To me this is worse than the homeless on the sidewalks as it is easy to ignore those in the parks and along rivers as they don’t beg. The police ignore them, everyone ignore them, except western religious groups that serve them food, but only after these abandoned people have sung a few hymns of a religion foreign to their culture..
Red frog
May 30, 2013 at 9:04 pm
I am stunned to learn that homelessness continues to be an issue while many wealthy people spend their millions without a second thought for the fate of those less fortunate. And it’s not just the wealthy- NO ONE seems committed to come up with a comprehensive plan to provide affordable housing for the destitute- save Vancouver, who seems to be struggling to do SOMETHING; I’m not sure what. And now we are losing Judy Graves- and no replacement( I’m not sure who paid her wages but whoever did so doesn’t seem to see that homeless people need an advocate). That’s another shocker. And we call ourselves a civilized society?
Nancy Maglio
May 31, 2013 at 1:11 am
I’d agree with MB. IMO there are many reasons for homelessness and many possible solutions, of which local governments play a new but important role. Compare New West and Burnaby:
“There are no permanent 24-hour homeless shelters in Burnaby. There are no transitional housing residences for the homeless in Burnaby. This, among our larger cities, makes Burnaby unique. And Burnaby is this province’s third-largest city.
……
After establishing a homelessness coalition and hiring a social planner, New Westminster partnered with the provincial government’s B.C. Housing to build units. Between 2008 and 2011, there was a 45-per-cent drop in the number of unsheltered homeless in the city.

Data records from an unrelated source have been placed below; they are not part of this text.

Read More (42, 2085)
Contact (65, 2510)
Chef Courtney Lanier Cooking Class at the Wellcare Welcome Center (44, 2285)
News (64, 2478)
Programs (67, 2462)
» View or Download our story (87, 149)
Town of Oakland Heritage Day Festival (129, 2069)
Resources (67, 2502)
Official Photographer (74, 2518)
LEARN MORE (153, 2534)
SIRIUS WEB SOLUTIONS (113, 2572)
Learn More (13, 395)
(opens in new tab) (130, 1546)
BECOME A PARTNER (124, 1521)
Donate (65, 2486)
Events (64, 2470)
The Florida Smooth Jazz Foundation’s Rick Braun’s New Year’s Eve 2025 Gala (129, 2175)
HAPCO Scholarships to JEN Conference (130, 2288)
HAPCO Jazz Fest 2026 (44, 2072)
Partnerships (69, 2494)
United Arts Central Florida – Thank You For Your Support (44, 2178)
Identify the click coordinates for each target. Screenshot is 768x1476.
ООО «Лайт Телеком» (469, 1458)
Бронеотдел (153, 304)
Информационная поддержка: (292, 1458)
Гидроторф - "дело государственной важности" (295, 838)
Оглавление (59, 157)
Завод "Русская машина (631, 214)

“We wanted (the facilities) here,” said New Westminster Mayor Wayne Wright. “We went after the province to put them here. They (B.C. Housing) put together the funding and we made sure to put it through the system as fast as we could — identifying sites, zoning changes, that sort of thing.””
http://www.vancouversun.com/touch/opinion/columnists/Pete+McMartin+Tale+Cities+Burnaby+Small+Westminster/7777996/story.html?rel=7829975
mezzanine
June 1, 2013 at 8:07 pm
Derek Corrigan refuses to support shelters or transitional housing b/c he says it is the Fed or Victoria’s role, full stop. And absolutely no role, however small, for cities?

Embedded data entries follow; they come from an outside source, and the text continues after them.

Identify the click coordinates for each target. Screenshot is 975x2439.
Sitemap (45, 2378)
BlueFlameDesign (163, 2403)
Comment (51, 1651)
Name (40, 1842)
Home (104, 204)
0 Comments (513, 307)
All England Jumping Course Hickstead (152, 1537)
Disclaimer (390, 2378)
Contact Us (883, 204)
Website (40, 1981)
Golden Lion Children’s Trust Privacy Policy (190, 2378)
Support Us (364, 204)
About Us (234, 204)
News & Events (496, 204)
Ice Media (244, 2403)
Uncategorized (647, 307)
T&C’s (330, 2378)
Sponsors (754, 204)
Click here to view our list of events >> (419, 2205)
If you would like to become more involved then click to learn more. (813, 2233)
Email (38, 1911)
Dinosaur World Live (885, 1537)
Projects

“My column questioned Mayor Derek Corrigan’s steadfast policy that a permanent shelter in Burnaby must be bought and supported by the province or Ottawa. I said maybe it’s time that Burnaby dropped this line and rather, fell into line with most cities (large and small) in the region and put up a piece of land for a shelter.
A one-time pittance, relatively speaking, perhaps a couple of million dollars, for a city with a reserve fund in the $600-million ballpark. Or put up a piece of land from the city’s massive land bank. Meantime, the province would cover operating costs.”

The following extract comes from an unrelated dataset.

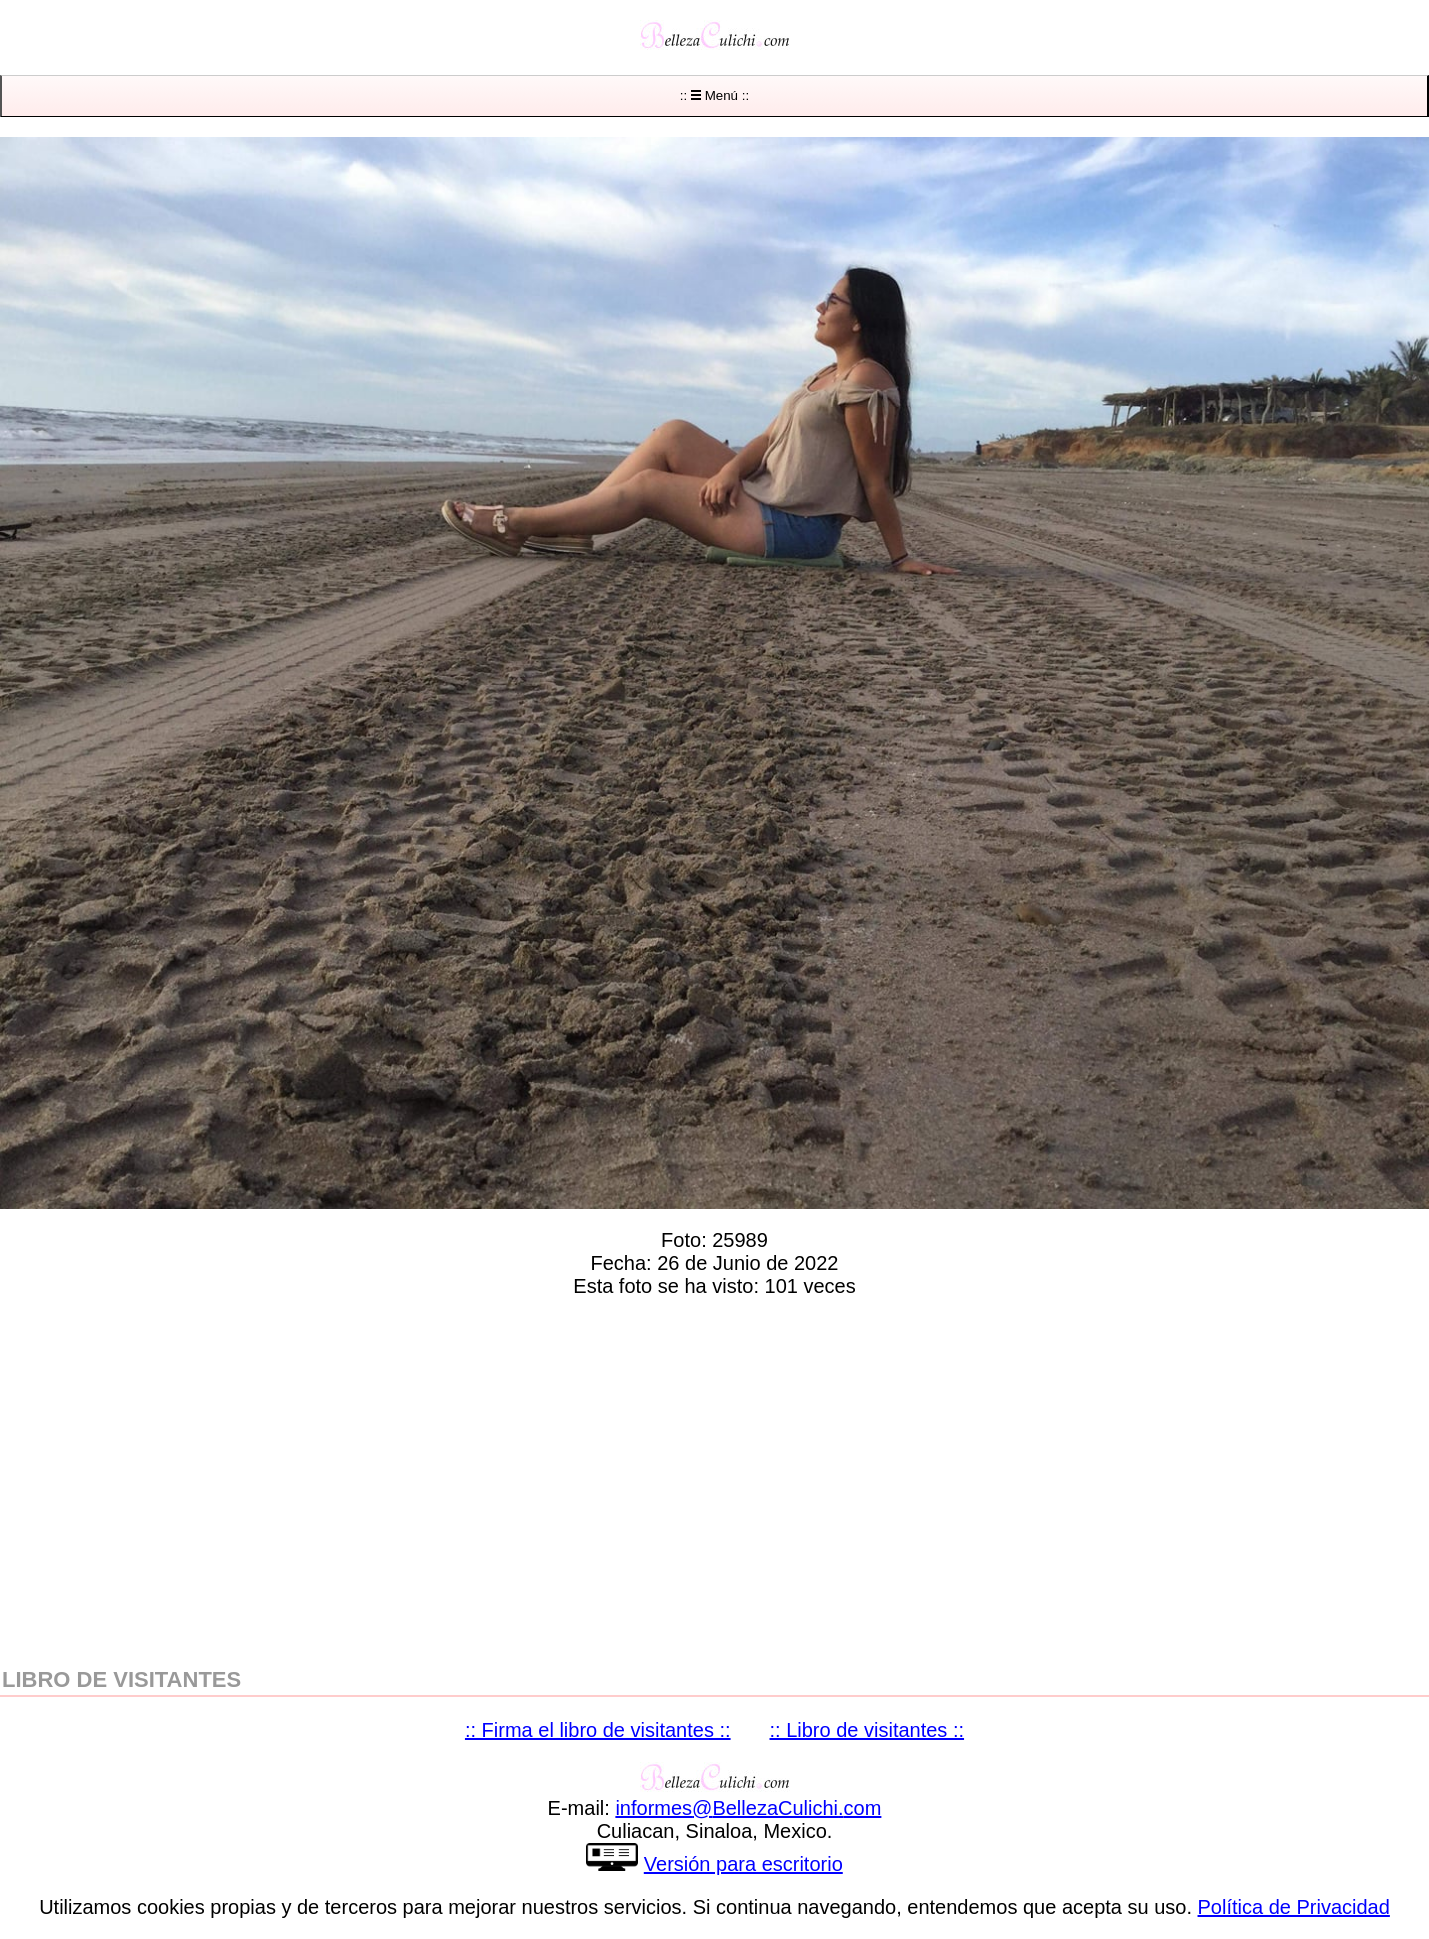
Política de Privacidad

http://www.burnabynewsleader.com/opinion/186389381.html
……
Resistance to making efforts to help come from all areas. Attributed to Mayor Corrigan, via the NewsLeader:
“The people in permanent shelters—of which Vancouver has dozens and most cities in the region have at least one—are by and large beyond hope, he said. They’re either addicted, seriously mentally ill, or habitual criminals. Some live in rooms crammed with junk floor-to-ceiling, and many rooms are infested with bugs. And, as he told me, many are the type of folks who, if they found you dying on the sidewalk would pull out your gold fillings. Are these the kind of people Burnaby residents want living in their neighbourhood, he asks, when the province doesn’t even assign them a social worker?”